What can ARPA do for you? Signed into law in March, The American Rescue Plan Act of 2021, will affect several aspects of life for your average Minnesotan. One of them is taxes.
That’s why the House Taxes Committee asked for a briefing Wednesday on exactly what would change for Minnesotans because of federal tax policy changes articulated in the economic stimulus package. Here are a few key areas that will affect several state residents.
If you received unemployment benefits in 2020
The only provision in the act related to tax year 2020 – the one for which tax returns are due by May 17 – is an exclusion from gross income for $10,200 of unemployment insurance compensation for any individual. It only applies to taxpayers with federal adjusted gross income of less than $150,000. It applies to each earner for those married filing jointly.
It’s estimated by the Department of Employment and Economic Development that about 821,300 Minnesotans received unemployment insurance payments in 2020.

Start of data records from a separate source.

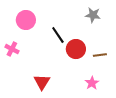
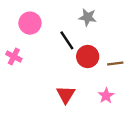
gray star: (93, 15) -> (88, 17), moved
red triangle: (42, 82) -> (66, 95), moved

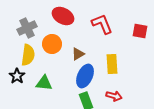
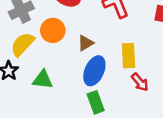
yellow semicircle: (28, 55) -> (23, 44), turned -145
red arrow: (114, 96) -> (140, 82), moved, turned 35

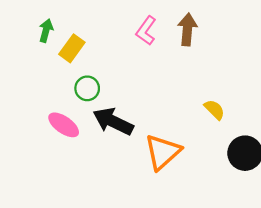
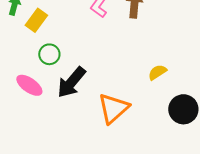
yellow semicircle: (214, 110) -> (157, 72), turned -78
black arrow: (113, 121) -> (71, 82), turned -76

Almost all of the remaining affected provisions deal with tax year 2021, and a few extend beyond that to ensuing years.
The Earned Income Tax Credit or Dependent Care Credit
This is where a lot of the changes from ARPA occur, because Minnesota has a Working Family Credit and most residents need to be eligible for the federal Earned Income Tax Credit to qualify. That federal eligibility has expanded and the state will conform to those new rules. Similarly, the state’s Dependent Care Credit is set to equal the amount of the federal one, so more folks are going to be eligible for that, too.
To claim the Earned Income Tax Credit, you can now use your 2019 earned income amount in 2021. And, for tax year 2021 only, you can now claim it even if you don’t have children, if you’re 19 years old (and not a student), or 18 years old and a qualified homeless youth or former foster youth. And now you can claim it if you’re 65 of older, too.
Also for tax year 2021 only, maximum qualifying expenses for the federal Dependent Care Credit increase to $8,000 for those with one qualifying child and $16,000 for those with two or more. The new law also increases the credit percentage reduction threshold to $125,000 (up from $15,000), and increases the maximum credit percentage to 50%. And ARPA increases the maximum exclusion for dependent care benefits from $5,000 to $10,500.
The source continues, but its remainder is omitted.